*** Records for this task ***

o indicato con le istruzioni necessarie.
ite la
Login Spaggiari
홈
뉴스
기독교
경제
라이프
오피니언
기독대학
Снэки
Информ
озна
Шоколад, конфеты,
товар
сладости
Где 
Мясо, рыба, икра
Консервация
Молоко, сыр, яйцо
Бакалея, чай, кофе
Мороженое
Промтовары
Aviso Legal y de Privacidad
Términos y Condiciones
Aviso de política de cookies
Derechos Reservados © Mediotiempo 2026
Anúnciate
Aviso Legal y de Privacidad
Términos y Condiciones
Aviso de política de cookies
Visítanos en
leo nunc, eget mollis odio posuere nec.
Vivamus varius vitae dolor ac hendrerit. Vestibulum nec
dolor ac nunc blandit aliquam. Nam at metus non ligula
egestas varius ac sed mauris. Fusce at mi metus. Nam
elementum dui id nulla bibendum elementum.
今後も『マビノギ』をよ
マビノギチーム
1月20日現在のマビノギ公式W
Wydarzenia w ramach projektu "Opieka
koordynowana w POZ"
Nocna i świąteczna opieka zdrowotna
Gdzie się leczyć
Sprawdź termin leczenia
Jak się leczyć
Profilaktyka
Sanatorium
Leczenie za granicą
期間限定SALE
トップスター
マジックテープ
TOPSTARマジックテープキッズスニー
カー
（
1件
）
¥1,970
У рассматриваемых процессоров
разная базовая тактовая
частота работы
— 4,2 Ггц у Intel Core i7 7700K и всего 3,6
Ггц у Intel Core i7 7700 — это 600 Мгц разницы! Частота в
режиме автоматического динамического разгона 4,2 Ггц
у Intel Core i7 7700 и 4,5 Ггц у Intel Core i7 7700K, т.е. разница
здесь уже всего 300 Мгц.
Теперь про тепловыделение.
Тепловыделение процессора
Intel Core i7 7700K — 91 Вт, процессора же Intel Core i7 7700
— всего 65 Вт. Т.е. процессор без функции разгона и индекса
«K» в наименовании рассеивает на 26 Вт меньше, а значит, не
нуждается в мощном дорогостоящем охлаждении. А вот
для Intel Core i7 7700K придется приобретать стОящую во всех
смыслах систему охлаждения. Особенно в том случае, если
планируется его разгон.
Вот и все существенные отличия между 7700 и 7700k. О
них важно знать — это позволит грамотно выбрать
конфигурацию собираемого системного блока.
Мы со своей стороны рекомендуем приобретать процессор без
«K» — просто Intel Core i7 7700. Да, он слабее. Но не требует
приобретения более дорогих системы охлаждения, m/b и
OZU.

*** End of Records for this task ***

* _Exercise directions_: Could you repeat exactly the lines above from the line with "частота работы" up to and including the line with "а значит, не", and only those?

* _Answer below_:
частота работы
— 4,2 Ггц у Intel Core i7 7700K и всего 3,6
Ггц у Intel Core i7 7700 — это 600 Мгц разницы! Частота в
режиме автоматического динамического разгона 4,2 Ггц
у Intel Core i7 7700 и 4,5 Ггц у Intel Core i7 7700K, т.е. разница
здесь уже всего 300 Мгц.
Теперь про тепловыделение.
Тепловыделение процессора
Intel Core i7 7700K — 91 Вт, процессора же Intel Core i7 7700
— всего 65 Вт. Т.е. процессор без функции разгона и индекса
«K» в наименовании рассеивает на 26 Вт меньше, а значит, не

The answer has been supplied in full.